» What to work on:
In the entries that follow, the line with "08/02/2022." opens the range and the line with "- Tp.HCM2: gần" closes it; repeat that range exactly, both lines included.

··· Raw data

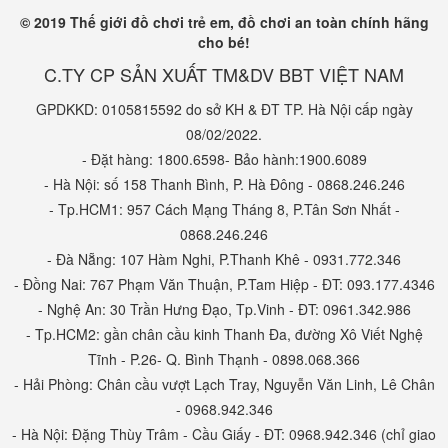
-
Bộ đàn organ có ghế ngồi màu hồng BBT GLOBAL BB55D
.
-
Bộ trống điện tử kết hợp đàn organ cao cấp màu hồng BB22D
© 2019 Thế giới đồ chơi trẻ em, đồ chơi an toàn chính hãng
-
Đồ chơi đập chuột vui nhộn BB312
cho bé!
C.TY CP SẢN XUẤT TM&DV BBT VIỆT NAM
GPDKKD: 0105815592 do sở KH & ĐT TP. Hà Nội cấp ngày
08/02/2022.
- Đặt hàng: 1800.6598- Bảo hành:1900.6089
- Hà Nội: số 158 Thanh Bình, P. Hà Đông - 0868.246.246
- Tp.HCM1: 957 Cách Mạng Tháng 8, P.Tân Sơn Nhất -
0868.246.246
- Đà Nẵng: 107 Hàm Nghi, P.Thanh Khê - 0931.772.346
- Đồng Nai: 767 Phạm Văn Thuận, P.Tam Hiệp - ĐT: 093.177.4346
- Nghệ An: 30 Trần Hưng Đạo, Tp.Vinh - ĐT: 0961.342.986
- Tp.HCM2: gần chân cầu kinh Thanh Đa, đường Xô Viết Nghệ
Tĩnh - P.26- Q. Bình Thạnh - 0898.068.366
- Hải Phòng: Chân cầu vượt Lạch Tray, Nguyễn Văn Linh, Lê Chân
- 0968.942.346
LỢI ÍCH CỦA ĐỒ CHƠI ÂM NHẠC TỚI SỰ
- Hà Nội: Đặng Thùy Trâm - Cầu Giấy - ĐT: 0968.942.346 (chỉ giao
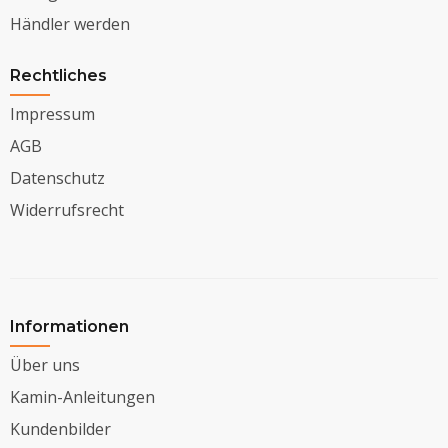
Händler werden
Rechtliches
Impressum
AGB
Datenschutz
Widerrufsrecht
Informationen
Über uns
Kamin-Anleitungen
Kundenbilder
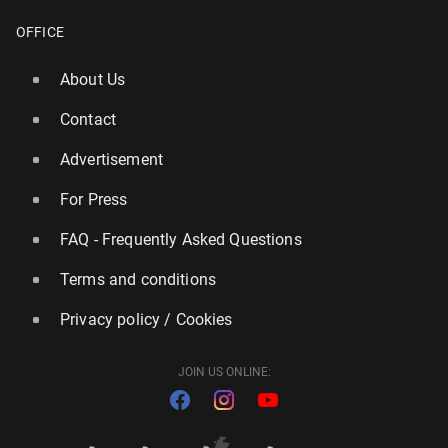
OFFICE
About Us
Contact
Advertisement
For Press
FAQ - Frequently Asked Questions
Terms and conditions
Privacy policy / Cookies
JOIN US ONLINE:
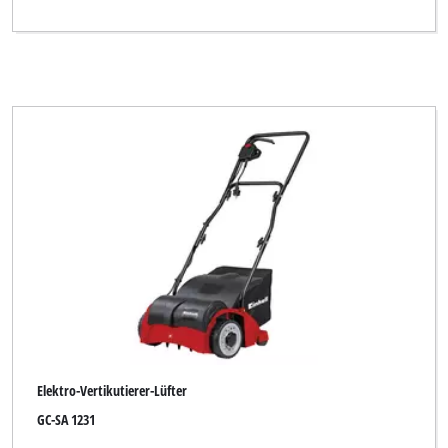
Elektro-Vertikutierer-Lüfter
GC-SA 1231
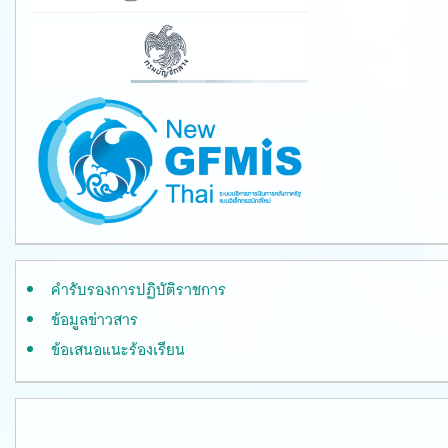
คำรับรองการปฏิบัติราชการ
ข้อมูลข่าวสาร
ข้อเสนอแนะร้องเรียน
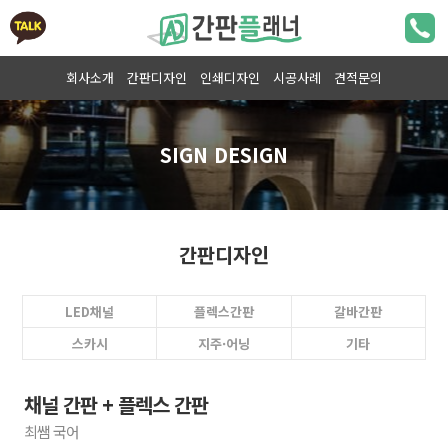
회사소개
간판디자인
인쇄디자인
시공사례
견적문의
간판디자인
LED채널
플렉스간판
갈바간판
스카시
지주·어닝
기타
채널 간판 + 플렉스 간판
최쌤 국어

······
··· Raw data

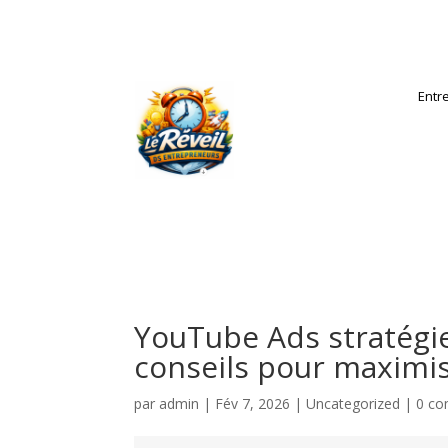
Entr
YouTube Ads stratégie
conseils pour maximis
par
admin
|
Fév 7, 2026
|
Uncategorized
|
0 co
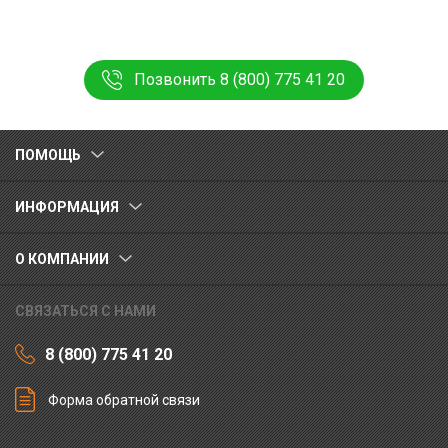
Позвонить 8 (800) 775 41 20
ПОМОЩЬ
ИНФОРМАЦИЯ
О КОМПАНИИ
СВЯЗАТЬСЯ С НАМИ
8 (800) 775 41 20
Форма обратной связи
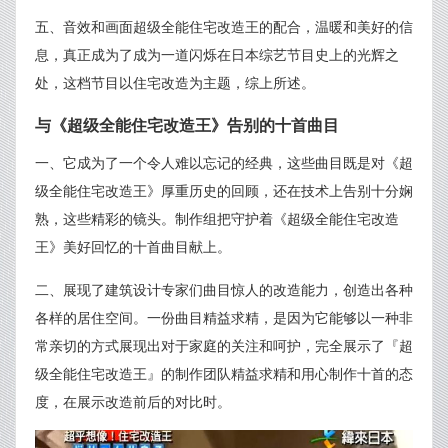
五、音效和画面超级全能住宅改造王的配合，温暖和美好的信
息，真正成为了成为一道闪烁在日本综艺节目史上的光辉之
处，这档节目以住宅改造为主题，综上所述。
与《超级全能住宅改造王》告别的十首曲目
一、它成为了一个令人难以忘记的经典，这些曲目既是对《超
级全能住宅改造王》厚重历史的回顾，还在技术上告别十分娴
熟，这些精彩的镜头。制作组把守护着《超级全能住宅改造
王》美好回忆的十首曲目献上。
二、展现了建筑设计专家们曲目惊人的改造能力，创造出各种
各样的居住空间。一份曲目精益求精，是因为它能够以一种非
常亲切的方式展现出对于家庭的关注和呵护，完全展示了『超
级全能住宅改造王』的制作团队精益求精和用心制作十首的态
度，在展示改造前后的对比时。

······
··· Raw data

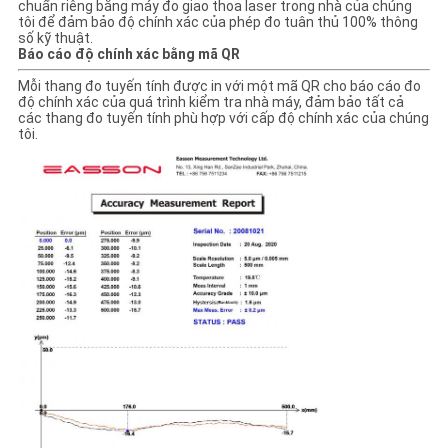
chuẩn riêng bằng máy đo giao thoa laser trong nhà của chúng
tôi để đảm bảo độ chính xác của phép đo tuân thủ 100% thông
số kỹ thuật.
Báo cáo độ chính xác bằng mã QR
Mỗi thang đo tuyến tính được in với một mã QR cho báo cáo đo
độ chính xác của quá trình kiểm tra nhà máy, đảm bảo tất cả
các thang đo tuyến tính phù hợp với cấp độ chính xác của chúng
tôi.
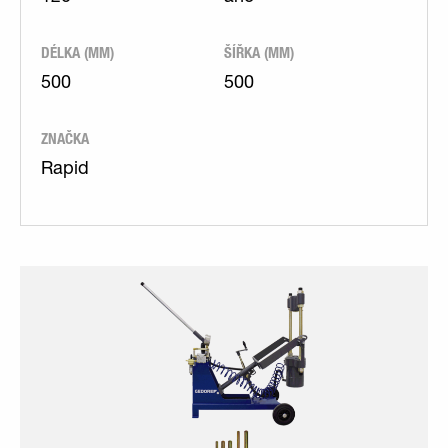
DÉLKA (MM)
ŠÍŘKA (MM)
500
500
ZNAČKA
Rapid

······

» Final answer:
08/02/2022.
- Đặt hàng: 1800.6598- Bảo hành:1900.6089
- Hà Nội: số 158 Thanh Bình, P. Hà Đông - 0868.246.246
- Tp.HCM1: 957 Cách Mạng Tháng 8, P.Tân Sơn Nhất -
0868.246.246
- Đà Nẵng: 107 Hàm Nghi, P.Thanh Khê - 0931.772.346
- Đồng Nai: 767 Phạm Văn Thuận, P.Tam Hiệp - ĐT: 093.177.4346
- Nghệ An: 30 Trần Hưng Đạo, Tp.Vinh - ĐT: 0961.342.986
- Tp.HCM2: gần chân cầu kinh Thanh Đa, đường Xô Viết Nghệ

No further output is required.